A series of resistorless current and voltage reference architectures are explored, leveraging subthreshold operation and the complementary temperature characteristics of CTAT and PTAT voltages to
achieve robust temperature compensation. A sub-1V current reference generating 593 pA is demonstrated, achieving a temperature coefficient of 378 ppm/◦C over a range of −40◦C to 100◦C, with a line
sensitivity of 0.198%/V across a supply range of 0.8 V to 2.5 V. The design consumes only 3.3 nW at
27◦C and occupies 0.074 mm2
, while maintaining ±0.75% (3σ/µ) process variation, enabling trim-free
operation. Further, an integrated ultra-low-voltage reference operating at 0.5 V generates 90.7 pA and
288 mV current and voltage references, respectively, achieving temperature coefficients of 15.2 ppm/◦C
and 36.8 ppm/◦C. The circuit operates across a wide supply range of 0.5 V to 2.6 V with line sensitivities
of 0.028%/V and 0.154%/V, consuming only 275.26 pW and occupying 0.087 mm2
through the use of
gate leakage-based techniques.
To address line sensitivity and enable operation over extreme temperature ranges, a compact voltage
reference architecture employing only four transistors and a dual-loop regulation scheme is proposed.

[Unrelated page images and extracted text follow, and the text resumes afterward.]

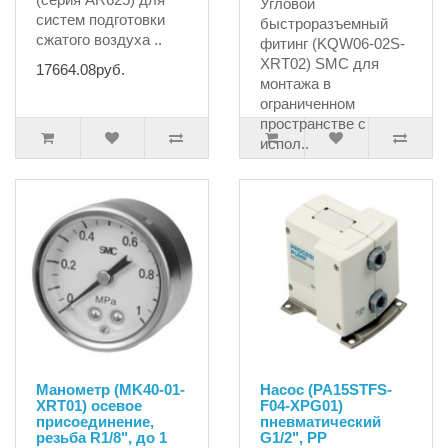
Угловой
систем подготовки
быстроразъемный
сжатого воздуха ..
фитинг (KQW06-02S-
XRT02) SMC для
17664.08руб.
монтажа в
ограниченном
пространстве с
испол..
233.33руб.
Манометр (MK40-01-
Насос (PA15STFS-
XRT01) осевое
F04-XPG01)
присоединение,
пневматический
резьба R1/8", до 1
G1/2", PP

The design achieves a reference voltage of 451.6 mV while consuming 37.6 pW, with an ultra-low
line sensitivity of 0.009%/V. It operates over a wide temperature range of −30◦C to 160◦C with a
temperature coefficient of 70.2 ppm/◦C, enabled by threshold voltage modulation and leakage control
techniques.
In addition to reference generation, a 0.3 V bulk-driven rail-to-rail comparator with dynamic transient
enhancement is introduced to overcome the speed limitations of subthreshold operation. The proposed
design achieves a 10× improvement in rise time, with a transient response of 7.56 ns and a bandwidth of
1.07 MHz while consuming only 28 nW of power, demonstrating portability across 65 nm and 180 nm
CMOS technologies.
While the previously presented resistorless architectures demonstrate excellent simulated performance in terms of ultra-low power and compactness, their reliance on device-level characteristics makes
them inherently more susceptible to process variations, potentially impacting yield and long-term reliability. To address these limitations, area-efficient resistance-based current references are investigated
and validated through silicon tape-out measurements. A fabricated design in 0.18 µm CMOS delivers
a 10 nA reference current while consuming 40 nW, achieving a temperature coefficient of 136 ppm/◦C
over −40◦C to 100◦C and a line sensitivity of 1.1%/V across a 1.4 V to 1.9 V supply range, with a compact area of 0.03 mm2
. Furthermore, a low-cost single-point auto-calibration technique is proposed,
enabling compensation of temperature and process variations. The calibrated 1 µA current reference
achieves ±2% accuracy with a temperature coefficient below 150 ppm/◦C over −40◦C to 100◦C, offering performance comparable to conventional trimming methods while significantly reducing calibration
complexity, time, and cost.
Additionally, this thesis presents a fully integrated ultra-low-power and area-efficient RC oscillator based on a resistance amplification technique for compact on-chip timing generation. Implemented
in a 0.18 µm CMOS process, the oscillator synthesizes a large effective resistance using amplified
polysilicon resistor characteristics, significantly reducing silicon area while maintaining frequency stability. Continuous-time offset mitigation techniques are employed to suppress low-frequency noise and
amplifier-induced offsets. The proposed oscillator generates a stable 5 kHz clock from a 1.4 V supply
with ultra-low power consumption, achieving a temperature coefficient of 100 ppm/◦C over −40◦C to
100◦C and a line sensitivity of 1%/V across a 1.4 V to 2 V supply range using single-point calibration.
Overall, the proposed architectures demonstrate significant improvements in power consumption,
area efficiency, temperature stability, and robustness, making them well-suited for next-generation ultralow-power analog and mixed-signal systems.